Opinion

Wing-and-Prayer Budget

City Hall’s finances are in such good shape, Mayor Bloomberg suggested yesterday, that New Yorkers needn’t worry about layoffs, tax hikes or even major budget cuts. For now.

Trouble is, the preliminary financial plan he presented for the upcoming fiscal year — a cool $70 billion in outlays — is built on iffy one-shot revenues and crossed fingers:

* A full $1 billion of the budget depends on the city’s sale of 2,000 new taxi medallions. But that can only happen if Bloomberg strikes a deal with Gov. Cuomo on the details, if the plans survive legal challenges and if state lawmakers actually pass the necessary legislation.

* Another $1 billion or so will come from a reserve the city set up a few years back, leaving just $1 billion in the fund — and that’s slotted to vanish the next year.

Both the taxi cash and the reserve revenue are non-recurring — which is largely why projected future-year deficits run $3 billion in 2014, $3.5 billion the year after, and $3.4 billion the year after that.

Not a pretty picture.

By then, of course, Mayor Mike will be Citizen Mike (presumably). And someone else will be holding the bag.

Let’s face it: The US economy hasn’t rebounded with any real zest at all since it hit rock bottom in 2008 (though, as the mayor noted, the city has fared better than other parts of the country.)

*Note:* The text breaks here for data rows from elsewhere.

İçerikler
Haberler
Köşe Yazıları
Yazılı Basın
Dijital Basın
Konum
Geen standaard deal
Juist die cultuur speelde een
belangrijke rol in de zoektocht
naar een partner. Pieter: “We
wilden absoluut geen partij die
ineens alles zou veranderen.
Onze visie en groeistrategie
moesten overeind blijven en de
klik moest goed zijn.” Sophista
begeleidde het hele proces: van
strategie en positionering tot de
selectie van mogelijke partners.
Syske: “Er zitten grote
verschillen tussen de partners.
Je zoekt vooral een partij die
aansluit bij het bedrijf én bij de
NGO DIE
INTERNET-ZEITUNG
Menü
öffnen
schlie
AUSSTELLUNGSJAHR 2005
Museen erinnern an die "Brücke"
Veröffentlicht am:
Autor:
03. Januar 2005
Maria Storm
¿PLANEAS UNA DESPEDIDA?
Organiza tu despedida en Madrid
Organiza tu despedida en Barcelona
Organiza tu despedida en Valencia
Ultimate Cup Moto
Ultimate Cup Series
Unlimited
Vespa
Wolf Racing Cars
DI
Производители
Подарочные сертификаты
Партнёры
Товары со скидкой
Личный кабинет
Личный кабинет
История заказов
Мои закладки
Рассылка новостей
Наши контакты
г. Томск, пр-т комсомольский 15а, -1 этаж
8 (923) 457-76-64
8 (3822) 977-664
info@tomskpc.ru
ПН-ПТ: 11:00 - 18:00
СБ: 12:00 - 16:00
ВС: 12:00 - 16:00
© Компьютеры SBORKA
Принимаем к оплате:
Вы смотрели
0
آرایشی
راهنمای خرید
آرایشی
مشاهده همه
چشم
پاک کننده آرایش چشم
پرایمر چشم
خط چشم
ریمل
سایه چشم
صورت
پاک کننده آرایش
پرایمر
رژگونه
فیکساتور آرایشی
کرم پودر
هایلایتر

Sure, everyone hopes business picks up, folks get jobs, tax revenues grow . . .

But what if they don’t? The more prudent tack would’ve been to tighten spending now.

If things turn rosy, no harm done.

If not, the city is protected.

Meanwhile, Bloomberg’s formal budget proposal won’t come until April; by then, the spend-happy City Council and a bevy of mayoral wannabes will be jockeying to make matters worse.

All of a sudden, the city’s finances don’t seem to be in such great shape after all.